How does that help America?
When you're trying to inflate a balloon, you have to use air from the outside. Every single immigrant group has this concept of repatriation and money going back and forth. My boy who's Chinese-American just opened up a tea house in LA. He went to every bank in LA trying to talk about his idea, but no bank was buying it, so he went to a Chinese bank in Chinatown and they gave him a loan. A black person in America doesn't have that opportunity — the capital doesn't exist here yet. It would be very hard for a black person to get that loan. If there's more travel and connection with Africa, then you're getting the capital that's coming from Africa, so you can actually get that loan.
We're the style icons of the world, but none of this shit is manufactured by black people. There's no power in that. You have to have the means to the end, this is where true wealth comes from. You need to own that shit — actual true wealth creation. It starts with the psychology that our worth is determined by whether or not we value ourselves. If you think you don't have no culture, or you were just a slave, or you from Africa but you ashamed, you're never going to have a place in the economy.
I saw on Instagram that one of your life goals was to know at least one prayer in every major religion in the world. How far along are you?
I've touched every religion that is major. Buddhism, Hinduism, Islam, Christianity, Judaism.
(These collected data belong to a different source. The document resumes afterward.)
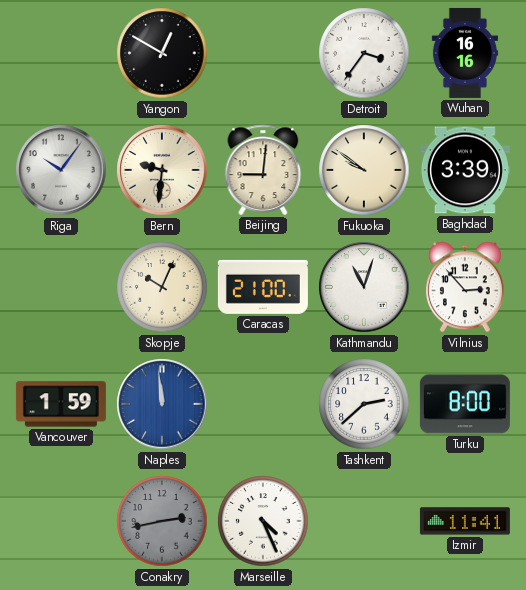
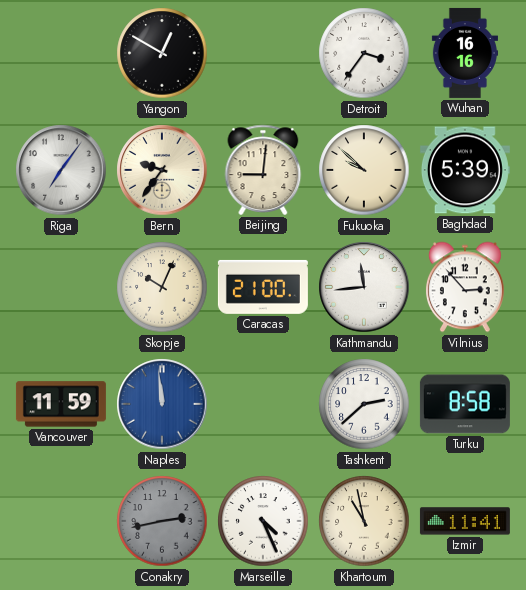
Riga: 10:06 -> 7:06
Bern: 9:31 -> 9:36
Fukuoka: 9:51 -> 9:52
Baghdad: 3:39 -> 5:39
Kathmandu: 11:03 -> 11:44
Vancouver: 1:59 -> 11:59
Turku: 8:00 -> 8:58
Khartoum: none -> 10:58
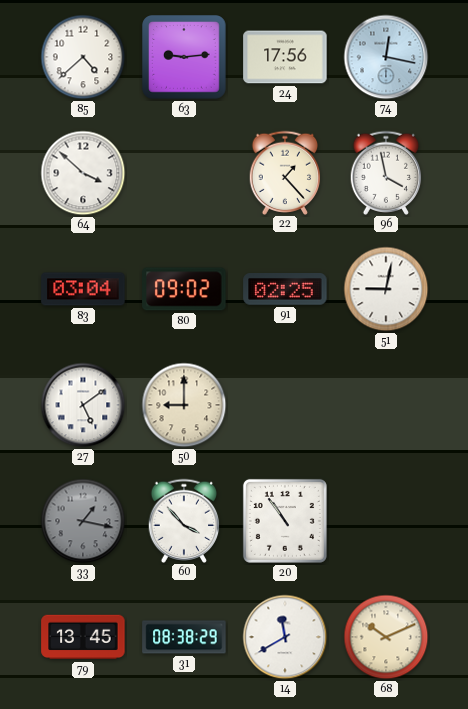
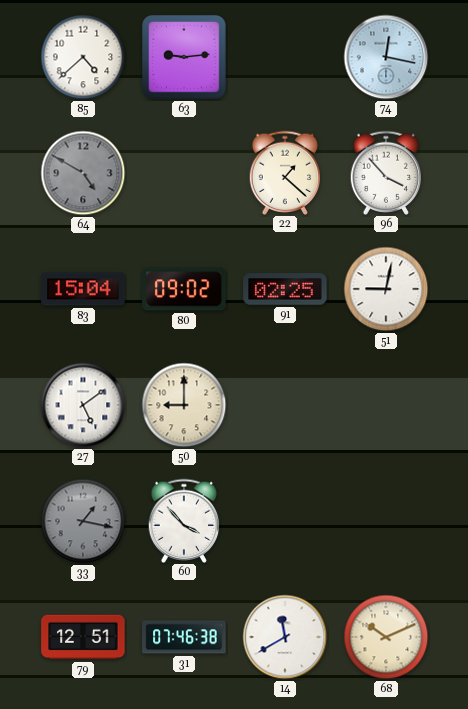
24: 17:56 -> none
64: 3:52 -> 4:50
64 dial: white -> grey
22: 1:23 -> 1:22
96: 3:58 -> 3:53
83: 03:04 -> 15:04
20: 10:54 -> none
79: 13:45 -> 12:51
31: 08:38 -> 07:46
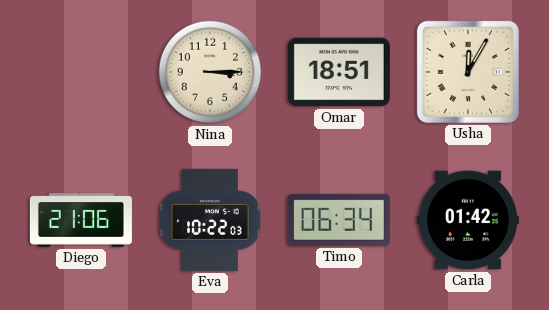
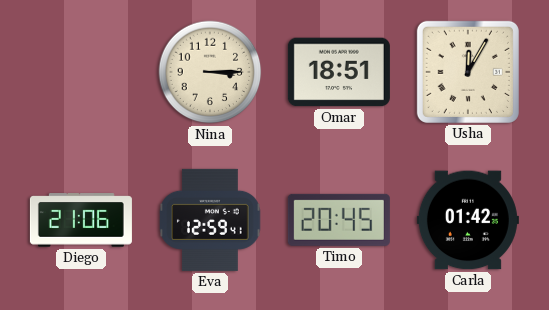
Eva: 10:22 -> 12:59
Timo: 06:34 -> 20:45
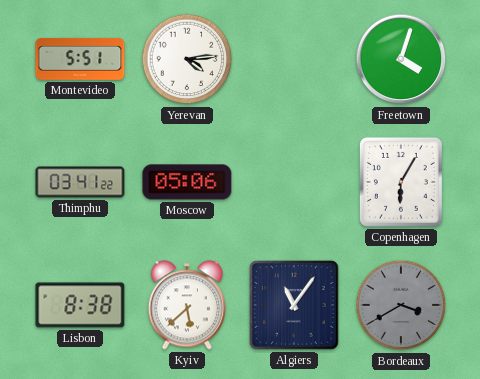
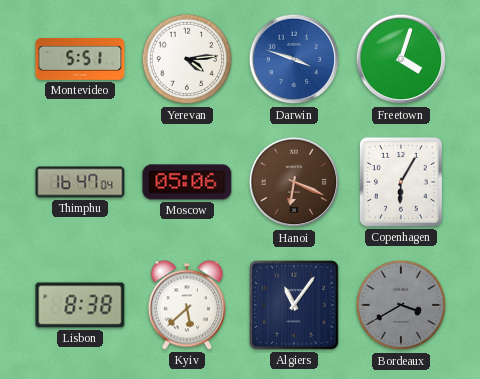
Darwin: none -> 3:48
Thimphu: 03:41 -> 16:47
Hanoi: none -> 6:19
They're different prayers. I don't have an attachment to the prophet of each religion. I had a spiritual experience in college. I was struggling with my mental health, and I got to a point where I was suicidal and wanted to jump off a balcony. I remember thinking, "Nobody knows me, what's the point of living, I'm never going to make it in music, fuck it." In that moment, something came to me, man — a spirit in my mind that was like, "Nobody knows me, but God knows me." As soon as my mind heard that, my knees dropped to the floor. I tried to stand up and I was hammered again to the floor, my arms stretched back. Everything turned black, and I felt like I was in this black ocean. There was a voice inside telling me why I should stay on Earth. When I came out of it, my shirt was drenched as if I'd been in the ocean.That sent me on a spiritual journey to figure out what the hell happened — I didn't even finish the semester. I went straight to this Tibetan Buddhist temple, I went to a Hindu temple, I went to mosques. That was the beginning of this journey.